Earnings per share at $0.10 before the extraordinary, up from a loss of $0.60, were below the consensus market expectation of $0.12. After the extraordinary item, the outcome was a loss per share of $0.02. The difference between the outcome and market expectations was attributed to higher wood costs because of wet weather and maintenance and restart costs associated with downtime taken in Florida.
The US paper and packaging sector has been battered by weak product prices despite good demand. But JSC expects product prices to improve during the year as long as stock levels continue to fall in the current quarter.
Share prices of US paper and packaging groups rose by 15 per cent earlier this week, but weakened back again on Wednesday after lower-than-expected falls in inventory - stocks of paper held by the companies - and lower-than-expected corrugated box shipments were reported for March.
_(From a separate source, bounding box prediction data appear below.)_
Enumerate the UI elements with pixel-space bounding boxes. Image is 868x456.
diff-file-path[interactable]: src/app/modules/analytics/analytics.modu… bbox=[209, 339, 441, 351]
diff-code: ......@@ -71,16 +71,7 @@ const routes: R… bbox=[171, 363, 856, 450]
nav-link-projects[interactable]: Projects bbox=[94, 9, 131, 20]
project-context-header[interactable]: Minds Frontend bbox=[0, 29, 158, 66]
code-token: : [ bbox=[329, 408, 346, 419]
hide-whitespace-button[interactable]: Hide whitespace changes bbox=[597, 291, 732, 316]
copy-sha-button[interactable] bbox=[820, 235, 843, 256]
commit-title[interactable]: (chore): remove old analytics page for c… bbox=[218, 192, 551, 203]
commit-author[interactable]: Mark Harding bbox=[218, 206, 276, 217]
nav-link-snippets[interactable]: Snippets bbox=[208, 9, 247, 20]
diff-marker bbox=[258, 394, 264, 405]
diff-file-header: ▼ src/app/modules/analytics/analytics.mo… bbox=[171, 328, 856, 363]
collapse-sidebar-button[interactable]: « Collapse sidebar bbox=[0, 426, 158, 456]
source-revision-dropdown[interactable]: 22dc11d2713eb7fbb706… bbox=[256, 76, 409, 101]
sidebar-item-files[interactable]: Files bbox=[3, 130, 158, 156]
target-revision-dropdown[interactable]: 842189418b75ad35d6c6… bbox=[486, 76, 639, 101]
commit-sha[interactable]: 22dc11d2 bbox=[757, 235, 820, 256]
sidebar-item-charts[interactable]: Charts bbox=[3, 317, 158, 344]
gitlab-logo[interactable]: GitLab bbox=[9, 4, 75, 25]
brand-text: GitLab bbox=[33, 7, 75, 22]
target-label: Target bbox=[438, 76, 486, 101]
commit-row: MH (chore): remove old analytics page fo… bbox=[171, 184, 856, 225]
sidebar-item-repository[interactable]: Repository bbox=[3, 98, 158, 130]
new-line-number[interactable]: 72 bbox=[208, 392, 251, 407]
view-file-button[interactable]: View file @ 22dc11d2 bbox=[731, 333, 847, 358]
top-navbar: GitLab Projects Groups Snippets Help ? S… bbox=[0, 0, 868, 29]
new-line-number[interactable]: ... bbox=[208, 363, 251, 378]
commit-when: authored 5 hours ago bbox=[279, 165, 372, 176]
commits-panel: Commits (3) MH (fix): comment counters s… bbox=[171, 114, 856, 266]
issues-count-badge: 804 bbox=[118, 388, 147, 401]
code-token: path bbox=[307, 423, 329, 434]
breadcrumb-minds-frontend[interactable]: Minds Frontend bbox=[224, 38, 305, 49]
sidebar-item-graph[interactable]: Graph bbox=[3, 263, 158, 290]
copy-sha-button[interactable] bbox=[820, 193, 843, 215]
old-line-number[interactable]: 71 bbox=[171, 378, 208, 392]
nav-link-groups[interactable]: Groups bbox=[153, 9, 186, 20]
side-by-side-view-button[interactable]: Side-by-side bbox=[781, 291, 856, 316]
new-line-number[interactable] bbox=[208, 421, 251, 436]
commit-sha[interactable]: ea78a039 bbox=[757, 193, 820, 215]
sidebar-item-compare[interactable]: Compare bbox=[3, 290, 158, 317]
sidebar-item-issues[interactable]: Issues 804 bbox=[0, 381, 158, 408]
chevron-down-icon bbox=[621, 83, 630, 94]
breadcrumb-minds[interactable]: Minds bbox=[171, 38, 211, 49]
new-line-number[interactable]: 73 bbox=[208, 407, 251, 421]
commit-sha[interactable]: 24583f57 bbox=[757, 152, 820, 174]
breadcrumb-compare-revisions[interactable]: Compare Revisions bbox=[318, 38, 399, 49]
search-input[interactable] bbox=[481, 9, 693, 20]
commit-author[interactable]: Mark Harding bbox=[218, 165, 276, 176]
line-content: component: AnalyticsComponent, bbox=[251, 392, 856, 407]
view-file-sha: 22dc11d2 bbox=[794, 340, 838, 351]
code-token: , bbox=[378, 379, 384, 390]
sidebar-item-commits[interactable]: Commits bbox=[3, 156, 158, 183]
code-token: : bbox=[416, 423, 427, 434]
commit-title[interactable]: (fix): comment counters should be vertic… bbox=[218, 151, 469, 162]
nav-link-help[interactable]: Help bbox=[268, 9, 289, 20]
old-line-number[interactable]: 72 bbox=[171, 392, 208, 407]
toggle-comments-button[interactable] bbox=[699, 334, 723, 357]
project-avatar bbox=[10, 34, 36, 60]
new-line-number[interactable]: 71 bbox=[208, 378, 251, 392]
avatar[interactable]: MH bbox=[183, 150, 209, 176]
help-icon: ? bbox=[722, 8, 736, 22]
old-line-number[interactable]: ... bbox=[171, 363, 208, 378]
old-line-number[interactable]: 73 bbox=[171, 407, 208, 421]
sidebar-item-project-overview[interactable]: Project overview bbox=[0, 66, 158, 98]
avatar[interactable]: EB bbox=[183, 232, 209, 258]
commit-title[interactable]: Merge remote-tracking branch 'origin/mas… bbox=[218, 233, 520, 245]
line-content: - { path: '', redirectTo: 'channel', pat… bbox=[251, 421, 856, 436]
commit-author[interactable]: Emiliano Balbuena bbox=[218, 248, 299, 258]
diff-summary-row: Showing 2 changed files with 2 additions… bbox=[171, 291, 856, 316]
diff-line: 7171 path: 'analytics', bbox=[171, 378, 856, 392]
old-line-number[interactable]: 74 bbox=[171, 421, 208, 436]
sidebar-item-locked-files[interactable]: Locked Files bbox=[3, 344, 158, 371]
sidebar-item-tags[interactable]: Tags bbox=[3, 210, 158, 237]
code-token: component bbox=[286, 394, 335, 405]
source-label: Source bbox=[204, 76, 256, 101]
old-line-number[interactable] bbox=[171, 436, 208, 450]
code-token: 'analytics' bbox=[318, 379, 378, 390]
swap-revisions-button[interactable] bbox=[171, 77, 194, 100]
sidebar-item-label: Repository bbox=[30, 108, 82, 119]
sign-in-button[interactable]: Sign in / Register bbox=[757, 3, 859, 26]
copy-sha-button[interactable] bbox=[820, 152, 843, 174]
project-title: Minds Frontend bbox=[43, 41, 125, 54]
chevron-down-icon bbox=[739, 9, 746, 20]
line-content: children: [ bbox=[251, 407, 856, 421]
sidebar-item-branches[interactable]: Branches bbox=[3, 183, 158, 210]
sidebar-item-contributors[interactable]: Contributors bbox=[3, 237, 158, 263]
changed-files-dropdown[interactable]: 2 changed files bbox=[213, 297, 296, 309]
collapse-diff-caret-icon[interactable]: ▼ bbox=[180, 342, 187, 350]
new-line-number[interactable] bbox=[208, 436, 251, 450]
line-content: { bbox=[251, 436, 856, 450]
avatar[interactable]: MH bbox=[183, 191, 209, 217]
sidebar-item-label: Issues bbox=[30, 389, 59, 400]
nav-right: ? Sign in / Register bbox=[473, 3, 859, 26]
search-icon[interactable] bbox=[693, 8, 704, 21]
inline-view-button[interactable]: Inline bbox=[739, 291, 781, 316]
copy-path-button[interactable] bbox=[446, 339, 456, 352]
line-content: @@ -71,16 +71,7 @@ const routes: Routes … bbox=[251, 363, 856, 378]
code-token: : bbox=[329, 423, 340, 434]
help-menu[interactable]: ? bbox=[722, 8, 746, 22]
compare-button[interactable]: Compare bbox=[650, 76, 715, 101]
The industry inventory figures, which showed a 1.7 per cent fall in stock levels, were well below the expected fall of more than five per cent. This means that the $50 per ton price rise that the producers plan to implement from May 1st is now less likely to stick.
However, the JSC spokesman said the fall in stock levels reflected the fact that all the downtime announced for March was not taken then. "It is only one month's figures," he said. Significant downtime is expected to be taken this month, he added. JSC is taking 15,000 tons out of production.
Significant falls in stock levels are critical to achieving the increases in product prices that immediately feed into profits for the paper companies because of their high fixed-cost bases. The likelihood of a price increase in the current quarter will depend on the industry stocks and shipments figures for April.
In a generally upbeat comment, JSC president and chief executive Mr Richard Graham said the results reflected improved market conditions and prices. Newsprint prices were 19 per cent ahead of the corresponding period last year while containboard prices were 17 per cent ahead.
Good domestic demand and limited capacity additions "have been driving a steady increase in prices for the past twelve months", he said. On the outlook, he said JSC would benefit from lower fibre and interest costs but additional mill downtime in April will have a negative impact on the second quarter results.
A JSC spokesman was reluctant to comment on the long-awaited restructuring of the company to reduce costs, concentrate on core products and find an industry partner to replace Morgan Stanley.